Just Keep Going


first trip to India

When I began my yoga practice I could not touch my toes.  I was not particularly strong or flexible.  I was definitely not especially coordinated or well balanced.  I was frustrated a lot.  So why did I continue?  I knew, by which I mean I felt in the place where one feels truth, that yoga was good for me.

I tried a lot of yoga but there was only one class I liked.  It was called Power Yoga and it was taught by this tiny, toned, blond lady.  I didn't realize until years later that it was actually an Ashtanga Yoga class I was doing.

I didn't like chanting.  I didn't like depictions of Hindu Gods.  I didn't like most other yoga students.  I just felt it was good for me.  I just kept going.

In Brooklyn I found a Led Ashtanga class.  I quit all other types of yoga and committed myself to taking class at least 4 times a week.  I often went more.  I got the chills.  I got fever.  I was achy, hungry, and exhausted.  I suddenly became a napper.  This went on for four months straight.  I was also exhilarated.  I felt I found a secret something and I just had to keep going to where I didn't know.  Things were changing.  My body was opening.  I began to trust the practice and take more risks.  I learned to stand on my head.

One day I heard students talking to my teacher about something called Mysore style.  I had no idea what that was.  I had no idea what Ashtanga was.  My teacher told me it was time for me to study with a teacher who taught this Mysore style.  She had been right about so much already so I did what she said.  She gave me three names and a brief sentence about each person.  I made a choice.  I went.  When I arrived I said my teacher sent me, explained what I'd been practicing and what I thought I knew.  I got a grunt.  I didn't feel welcomed.  I didn't feel coddled and loved and "shanti-ed".  Inside I wanted to run but instead I stayed.

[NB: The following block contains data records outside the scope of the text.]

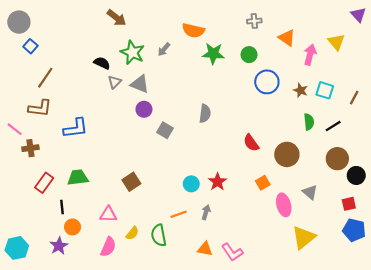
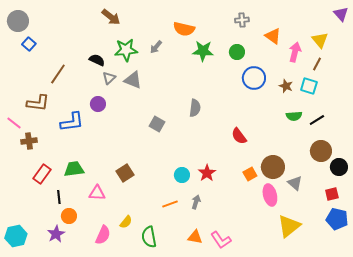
green star: (132, 53) -> (126, 50), turned -30
brown line: (45, 78) -> (58, 74), moved
brown line: (354, 98) -> (317, 64), moved
purple circle: (144, 109) -> (98, 104), moved
green semicircle: (309, 122) -> (294, 116), turned 91
brown circle: (287, 154) -> (273, 167), moved
pink triangle: (108, 214) -> (97, 193), moved
green semicircle: (159, 235) -> (149, 237), moved

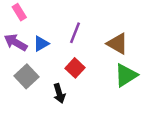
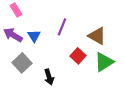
blue triangle: (41, 44) -> (34, 36), turned -32
red square: (75, 68) -> (78, 56), moved

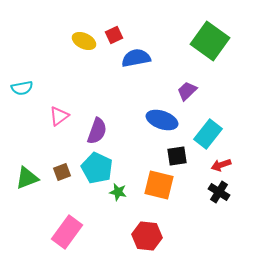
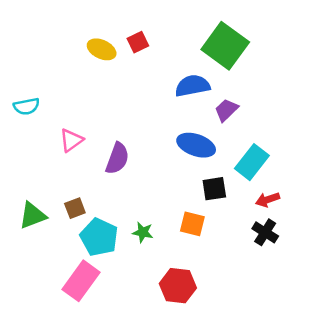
green square: (210, 41) -> (225, 46), moved
blue semicircle: (136, 58) -> (192, 86), moved
cyan pentagon: (97, 168) -> (99, 237), moved
orange square: (159, 185) -> (192, 224), size x0.7

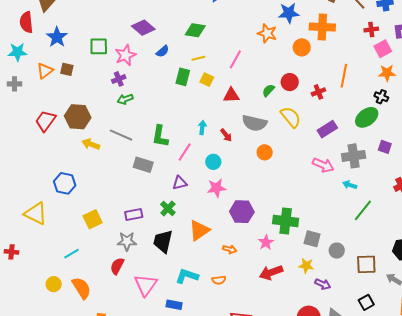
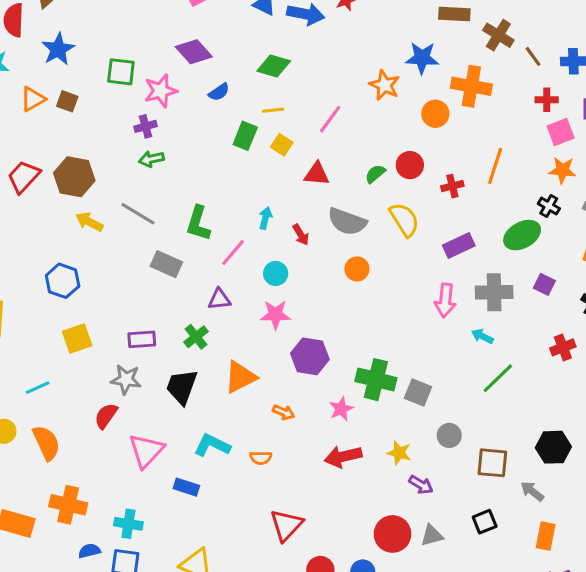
pink arrow: (323, 165) -> (445, 300), turned 65
blue hexagon: (65, 183) -> (63, 281), moved
gray square: (312, 239) -> (418, 393), moved

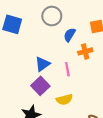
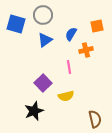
gray circle: (52, 16) -> (43, 15), moved
blue triangle: (42, 64) -> (45, 40), moved

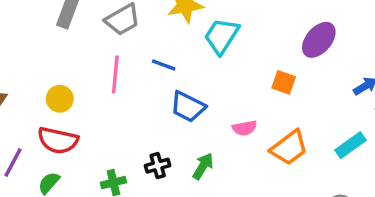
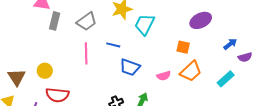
purple ellipse: (319, 40) -> (201, 20), turned 30
yellow circle: (60, 99) -> (45, 71), moved
orange trapezoid: (289, 148) -> (191, 71), moved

I repeated to myself that this yoga practice was for me, not for anyone else.  Not the teacher and not the other students in the room.  I said this every day and I just kept showing up.  I'd arrive early.  6:30am.  I was in my 20's but I wasn't doing what 20 something year olds do.  I had to get enough sleep to make it to class rested and on time.  I had to eat well and the right amounts.  The practice caused me to create a disciplined life around it.

My teacher started talking to me.  Asking me to do things I wasn't sure I could do.  I felt more fear so I said to myself, "this is fear" and I kept going.  Somehow naming it helped.  Each time I faced a fear and moved through it I reaffirmed my ability to recognize and defy the feeling.  I was touching my toes by then and doing lots of things I never thought I could do with my body, but more importantly  I was refining my mind.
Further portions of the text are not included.